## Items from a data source
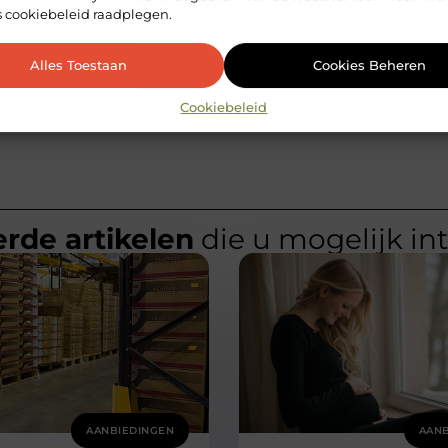
s cookiebeleid raadplegen.
n
Een op
Alles Toestaan
Cookies Beheren
Cookiebeleid
rde artikelen
die u mogelijk in
AANBIEDINGEN
AANB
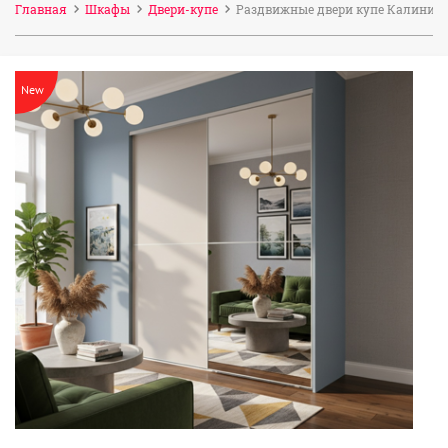
Главная
Шкафы
Двери-купе
Раздвижные двери купе Калинин
New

## Directions for this task
What is needed is an exact copy of all the entries above, minus the pictures.

## Exercise output
s cookiebeleid raadplegen.
n
Een op
Alles Toestaan
Cookies Beheren
Cookiebeleid
rde artikelen
die u mogelijk in
AANBIEDINGEN
AANB
Главная
Шкафы
Двери-купе
Раздвижные двери купе Калинин
New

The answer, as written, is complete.